The Directorate of Quality and Management (TEC) provides engineering advice and assistance to ESA programmes and projects throughout their entire lifecycles.

Bringing a project to life

...covering an array of technical disciplines.

Every project starts with an idea for scientific research or a new application. TEC engineers work with programme and project teams from other Directorates and partners from industry and scientific institutes to evaluate the concept's overall feasibility in terms of meeting mission requirements within an acceptable cost, schedule and performance.

In parallel, the engineers assess whether the technology the project requires can be made available on time at a sufficient level of technical maturity. Working on the basis that the best way to prepare for the future is to make it, the Directorate supports dedicated engineering teams covering an array of technical disciplines. They work to identify, evaluate and accelerate 'enabling technologies' across multiple fields. These are defined as technical developments that bring new varieties of space mission into the realms of the possible.

Positive evaluation of an idea and its associated technologies is followed by detailed 'Phase-A' studies where preliminary designs are worked out by trading off alternative approaches. The Directorate operates the Concurrent Design Facility under the leadership of the mission managers from various programmes. This facility allows all specialist engineering disciplines involved to work in parallel on a real-time basis, drastically shortening project design cycles.

Supporting and guiding project teams

ESA Propulsion Laboratory (EPL)
...delivering the final product on time, on performance and to budget.
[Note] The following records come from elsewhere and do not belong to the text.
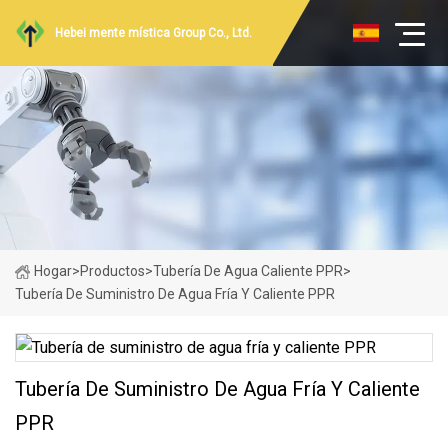
Hebei mente mística Group Co., Ltd.
Hogar
>
Productos
>
Tubería De Agua Caliente PPR
>
Tubería De Suministro De Agua Fría Y Caliente PPR
Tubería De Suministro De Agua Fría Y Caliente
PPR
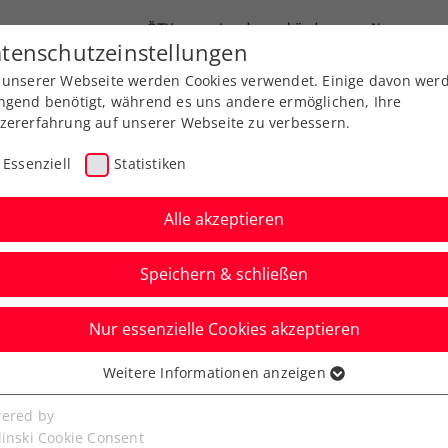
ÖTV
Landesverbände
News
tenschutzeinstellungen
 unserer Webseite werden Cookies verwendet. Einige davon wer
Ausbildung
Services
Über uns
ngend benötigt, während es uns andere ermöglichen, Ihre
zererfahrung auf unserer Webseite zu verbessern.
Essenziell
Statistiken
Alle akzeptieren
Speichern & schließen
Nur essenzielle Cookies akzeptieren
Kitzbühel: Davis-Cup-
Weitere Informationen anzeigen
ssenziell
gt Erler/Mies ins
senzielle Cookies werden für grundlegende Funktionen der
ered by
bseite benötigt. Dadurch ist gewährleistet, dass die Webseite
linski Cookie Consent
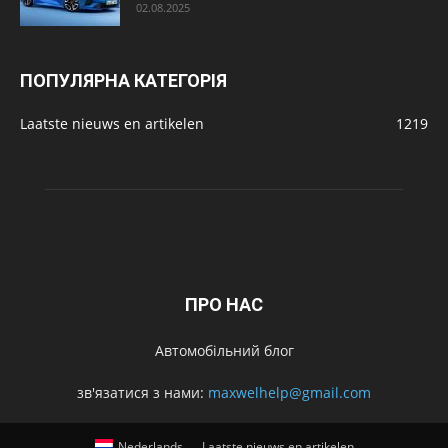
02.08.2025
ПОПУЛЯРНА КАТЕГОРІЯ
Laatste nieuws en artikelen
1219
ПРО НАС
Автомобільний блог
зв'язатися з нами:
maxwelhelp@gmail.com
Nederlands
Laatste nieuws en artikelen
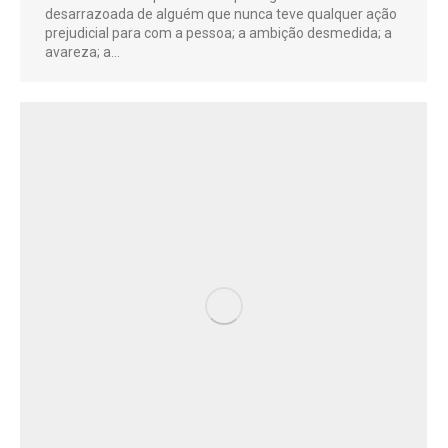
desarrazoada de alguém que nunca teve qualquer ação
prejudicial para com a pessoa; a ambição desmedida; a
avareza; a…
The project team is the group given the mandate of designing and delivering the final product on time, on performance and to budget. The work is contracted to European industry and overseen by dedicated ESA staff from the Programme Directorate concerned. They are empowered with wide responsibility to achieve optimum results, but are required to provide transparent feedback to top-level management.
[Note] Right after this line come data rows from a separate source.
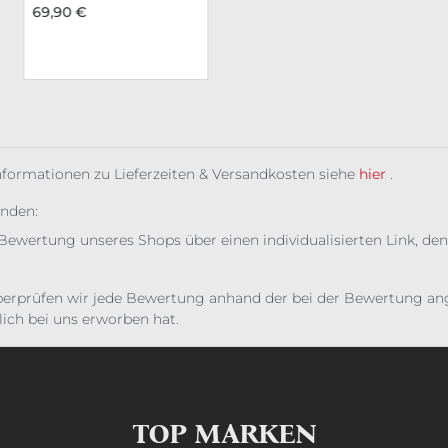
69,90 €
Informationen zu Lieferzeiten & Versandkosten siehe
hier
.
unden:
Bewertung unseres Shops über einen individualisierten Link, den
erprüfen wir jede Bewertung anhand der bei der Bewertung ange
ich bei uns erworben hat.
TOP MARKEN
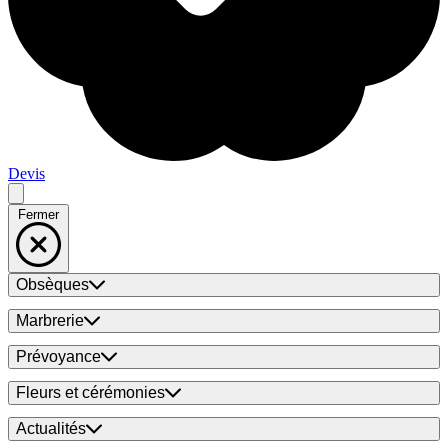
Devis
Fermer
Obsèques
Marbrerie
Prévoyance
Fleurs et cérémonies
Actualités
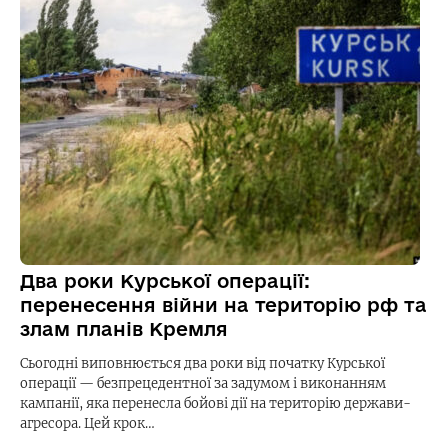
Два роки Курської операції:
перенесення війни на територію рф та
злам планів Кремля
Сьогодні виповнюється два роки від початку Курської
операції — безпрецедентної за задумом і виконанням
кампанії, яка перенесла бойові дії на територію держави-
агресора. Цей крок…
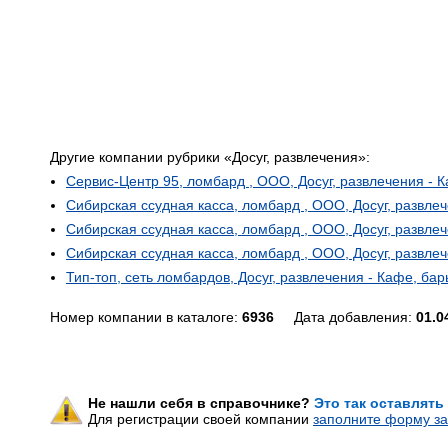
Другие компании рубрики «Досуг, развлечения»:
Сервис-Центр 95, ломбард , ООО, Досуг, развлечения - 
Сибирская ссудная касса, ломбард , ООО, Досуг, развле
Сибирская ссудная касса, ломбард , ООО, Досуг, развле
Сибирская ссудная касса, ломбард , ООО, Досуг, развле
Тип-топ, сеть ломбардов, Досуг, развлечения - Кафе, ба
Номер компании в каталоге:
6936
Дата добавления:
01.0
Не нашли себя в справочнике?
Это так оставлять
Для регистрации своей компании
заполните форму за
In addition to regular progress and financial reporting, two other mechanisms ensure that a project stays running on the right lines. The first is a system of reviews at important milestones throughout a project's lifecycle, carried out by independent teams of ESA engineering experts.
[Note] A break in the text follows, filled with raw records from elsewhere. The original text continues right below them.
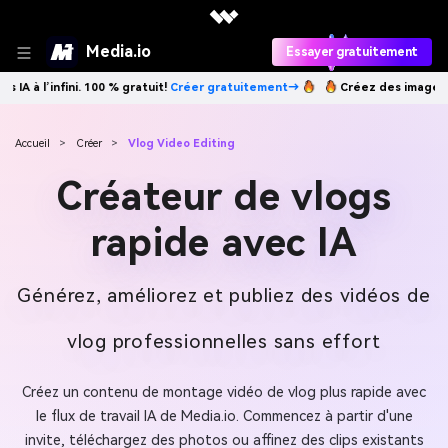
Media.io
Essayer gratuitement
tement→
Créez des images IA à l’infini. 100 % gratuit!
Créer gratuitem
Accueil
>
Créer
>
Vlog Video Editing
Créateur de vlogs
rapide avec IA
Générez, améliorez et publiez des vidéos de
vlog professionnelles sans effort
Créez un contenu de montage vidéo de vlog plus rapide avec
le flux de travail IA de Media.io. Commencez à partir d'une
invite, téléchargez des photos ou affinez des clips existants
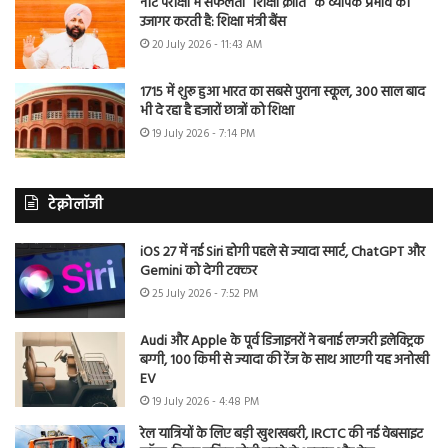
नीट परीक्षा में सफलता “शिक्षा क्रांति” के व्यापक प्रभाव को
उजागर करती है: शिक्षा मंत्री बैंस
20 July 2026 - 11:43 AM
1715 में शुरू हुआ भारत का सबसे पुराना स्कूल, 300 साल बाद
भी दे रहा है हजारों छात्रों को शिक्षा
19 July 2026 - 7:14 PM
टेक्नोलॉजी
iOS 27 में नई Siri होगी पहले से ज्यादा स्मार्ट, ChatGPT और
Gemini को देगी टक्कर
25 July 2026 - 7:52 PM
Audi और Apple के पूर्व डिजाइनरों ने बनाई लग्जरी इलेक्ट्रिक
बग्गी, 100 किमी से ज्यादा की रेंज के साथ आएगी यह अनोखी
EV
19 July 2026 - 4:48 PM
रेल यात्रियों के लिए बड़ी खुशखबरी, IRCTC की नई वेबसाइट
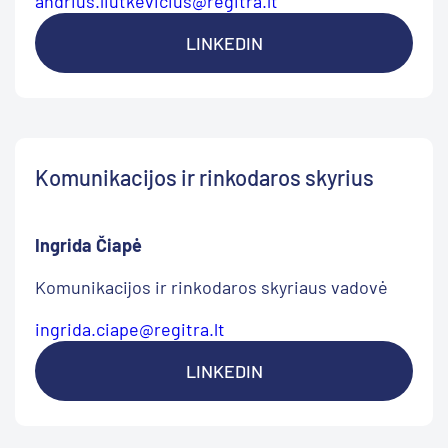
andrius.liutkevicius@regitra.lt
LINKEDIN
Komunikacijos ir rinkodaros skyrius
Ingrida Čiapė
Komunikacijos ir rinkodaros skyriaus vadovė
ingrida.ciape@regitra.lt
LINKEDIN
The second is the day-to-day work of product assurance and safety managers. These are Directorate personnel who are assigned to a given project but their place in the hierarchy is independent of programme management. Their task is to reduce and control risk by raising warnings when a course of action or problem strays too far from accepted quality standards or best-practice.

Testing and verifying space items

The Directorate operates a set of state-of-the-art engineering laboratories...

Project teams also have specialist technical knowledge made available to them on a continuous basis. The Directorate operates a set of state-of-the-art engineering laboratories which checks each and every item, instrument and piece of software to be used on a mission both individually and collectively, to verify its suitability for use by simulating space conditions as closely as possible.

If an item fails during testing or development – from an individual wire splitting to a software anomaly – then follow-up failure analysis is performed to pinpoint the root cause and come up with a solution. This is done in collaboration with industry and using both internal and external expertise and laboratory facilities.

Setting engineering standards

The findings of the Directorate's laboratories also contribute to the progressive establishment of general industrial standards to ensure the quality of space projects.

This standardisation effort takes place through two Europe-wide initiatives, both overseen within ESA by TEC: the European Cooperation on Space Standardization (ECSS) comprises a family of management, engineering and quality standards, while the European Space Components Coordination (ESCC), specifies the suitability of electrical, electromagnetic and electronic (EEE) components for space.

Pre- and post-launch activities

Planck on multi-purpose trolley

Assembled space hardware undergoes testing at various stages of its development at the Directorate's ESTEC Test Centre or in various test facilities provided by industry.

ESTEC facilities include the Large European Acoustic Facility (LEAF) which can simulate acoustic launch effects. An electrodynamic multi-shaker system can create simulated launch vibrations for vehicles of up to five tonnes. Large payloads still can be tested on the hydraulic HYDRA platform, whose maximum vibration is equivalent to a 7.5 earthquake on the Richter scale.The Large Space Simulator (LSS) exposes complete spacecraft to the extreme vacuum, solar radiation and temperatures extremes prevailing in space.

The Directorate's work is not finished once a satellite is in orbit. Its laboratories remain at the disposal of project teams to advise on the causes of mission anomalies and to research potential fixes. Operational spacecraft performance is compared to that anticipated to compile lessons learnt, which can then be fed back into next-generation mission designs.

The Directorate also supports the increasingly vital work linked to all aspects of shutting down and disposing of a mission, having responsibility for all aspects of flight safety engineering, space debris mitigation, reentry safety and, most recently, planetary protection – the practice of ensuring that potential alien biospheres are not accidentally contaminated by terrestrial bacteria.